Myra yawned. "I thought I was dreaming. It was an explosion or something, wasn't it?"
Jim's lips set grimly. After ten years of cold war, there was only one appropriate observation, and he made it. "I guess maybe this is it."
As by common agreement, they got out
of bed and pulled on their robes. They went downstairs and out into the warm summer night. Other people had come out of their homes also. Shadowy figures moved and collected in the darkness.

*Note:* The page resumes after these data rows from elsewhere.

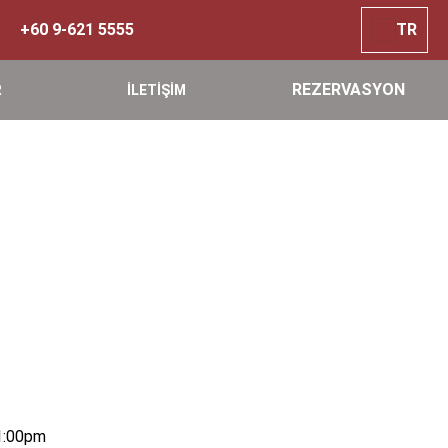
+60 9-621 5555
TR
REZERVASYON
R
İLETİŞİM
1:00pm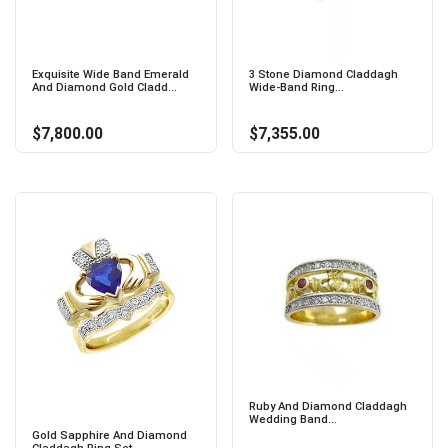
Exquisite Wide Band Emerald
3 Stone Diamond Claddagh
And Diamond Gold Cladd...
Wide-Band Ring...
$7,800.00
$7,355.00
Ruby And Diamond Claddagh
Wedding Band...
Gold Sapphire And Diamond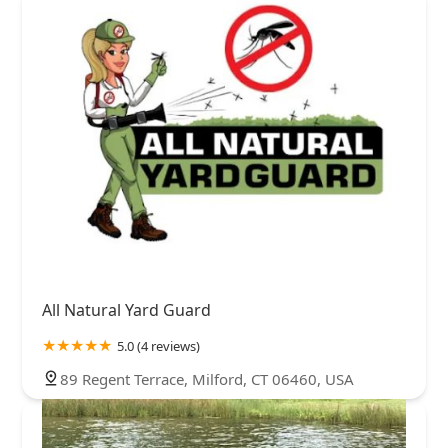
All Natural Yard Guard
5.0 (4 reviews)
89 Regent Terrace, Milford, CT 06460, USA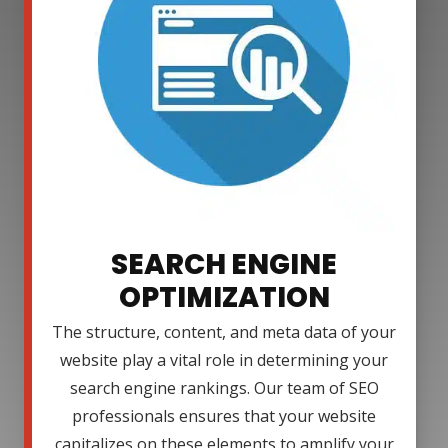
SEARCH ENGINE
OPTIMIZATION
The structure, content, and meta data of your
website play a vital role in determining your
search engine rankings. Our team of SEO
professionals ensures that your website
capitalizes on these elements to amplify your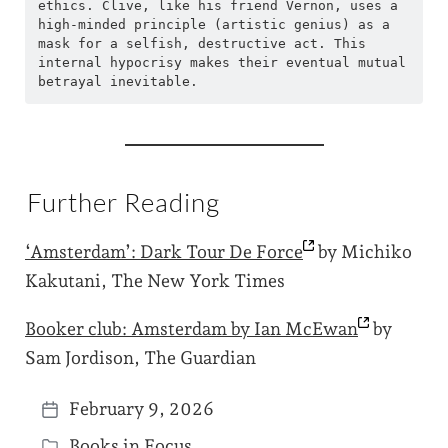
ethics. Clive, like his friend Vernon, uses a 
high-minded principle (artistic genius) as a 
mask for a selfish, destructive act. This 
internal hypocrisy makes their eventual mutual 
betrayal inevitable.
Further Reading
‘Amsterdam’: Dark Tour De
Force
by Michiko
Kakutani, The New York Times
Booker club: Amsterdam by Ian
McEwan
by
Sam Jordison, The Guardian
February 9, 2026
P
Books in Focus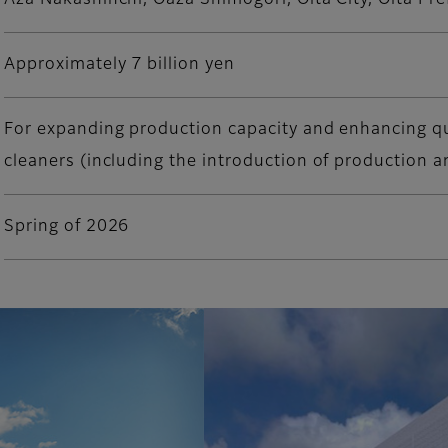
Aza Nakashinchi, Oaza Shimogori, Oita City, Oita Pre
Approximately 7 billion yen
For expanding production capacity and enhancing qu
cleaners (including the introduction of production 
Spring of 2026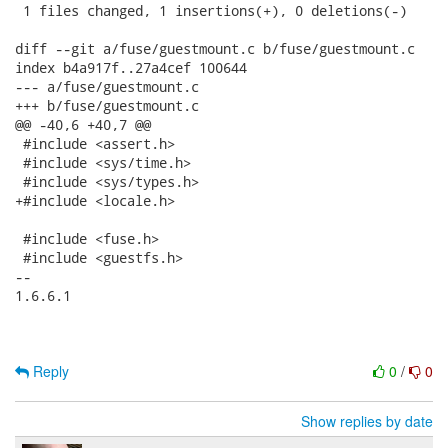
 1 files changed, 1 insertions(+), 0 deletions(-)

diff --git a/fuse/guestmount.c b/fuse/guestmount.c

index b4a917f..27a4cef 100644

--- a/fuse/guestmount.c

+++ b/fuse/guestmount.c

@@ -40,6 +40,7 @@

 #include <assert.h>

 #include <sys/time.h>

 #include <sys/types.h>

+#include <locale.h>

 #include <fuse.h>

 #include <guestfs.h>

-- 

1.6.6.1

Reply
0
/
0
Show replies by date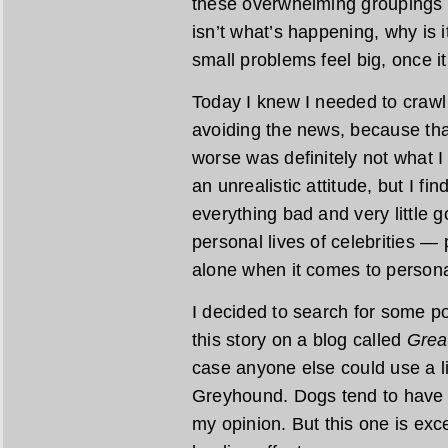
these overwhelming groupings tha
isn’t what’s happening, why is
small problems feel big, once i
Today I knew I needed to crawl o
avoiding the news, because tha
worse was definitely not what 
an unrealistic attitude, but I fin
everything bad and very little
personal lives of celebrities — 
alone when it comes to persona
I decided to search for some po
this story on a blog called
Grea
case anyone else could use a l
Greyhound. Dogs tend to have a
my opinion. But this one is exc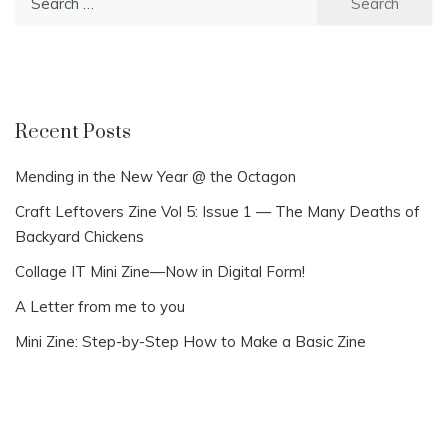
for:
Recent Posts
Mending in the New Year @ the Octagon
Craft Leftovers Zine Vol 5: Issue 1 — The Many Deaths of
Backyard Chickens
Collage IT Mini Zine—Now in Digital Form!
A Letter from me to you
Mini Zine: Step-by-Step How to Make a Basic Zine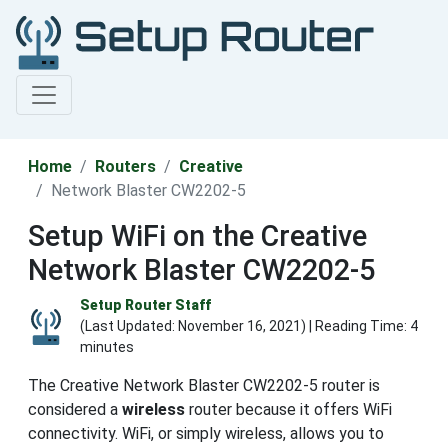
Home
Routers
Creative
Network Blaster CW2202-5
Setup WiFi on the Creative
Network Blaster CW2202-5
Setup Router Staff
(Last Updated:
November 16, 2021
) | Reading Time: 4
minutes
The Creative Network Blaster CW2202-5 router is
considered a
wireless
router because it offers WiFi
connectivity. WiFi, or simply wireless, allows you to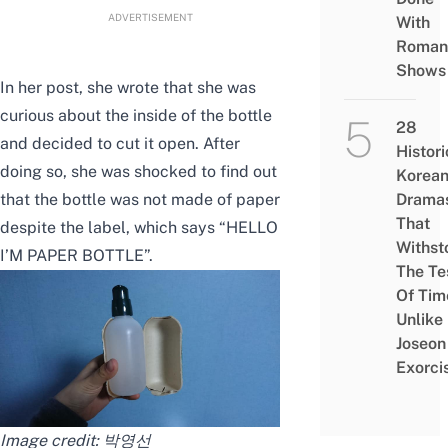
ADVERTISEMENT
With
Roman
Shows
In her post, she wrote that she was
curious about the inside of the bottle
28
and decided to cut it open. After
Histori
doing so, she was shocked to find out
Korea
that the bottle was not made of paper
Drama
That
despite the label, which says “HELLO
Withst
I’M PAPER BOTTLE”.
The Te
Of Tim
Unlike
Joseon
Exorci
Image credit:
박영선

"Sounded right on top of us."
"I was looking out the window. Didn't see no flash."
"Must have been further away than it seemed."
This last was spoken hopefully, and reflected the mood of all the people. Maybe it wasn't the bomb after all.
Oddly, no one had thought to consult a radio. The thought struck them as a group and they broke into single and double units again--hurrying back into the houses. Lights began coming on here and there.
Jim Peters took Myra's hand, unconsciously, as they hurried up the porch steps. "Hugh would know," Jim said. "I kind of wish Hugh was here."
Myra laughed lightly--a calculated laugh, meant to disguise the gravity of this terrible thing. "That's not very patriotic, Jim. If that was the bomb, Hugh will be kept busy making other bombs to send back to them."
"But he'd know. I'll bet he could tell just by the sound of it." Jim smiled quietly in the darkness--proudly. It wasn't everybody who had a genius for a brother. A nuclear scientist didn't happen in every family. Hugh was somebody to be proud of.
They turned on the radio and sat huddled in front of it. The tubes warmed with maddening slowness. Then there came the deliberately impersonal voice of the announcer:
"--on the strength of reports now in, it appears the enemy bungled badly. Instead of crippling the nation, they succeeded only in alerting it. The bombs--at this time there appear to have been five of them dropped--formed a straight north-south line across western United States. One detonated close to the Idaho-Utah line. The other four were placed at almost equi-distant points to the south--the fifth bomb, according to first reports, exploding in a Mexican desert. We have been informed that Calas, Utah, a town of nine hundred persons, has been completely annihilated. For further reports, keep tuned to this station."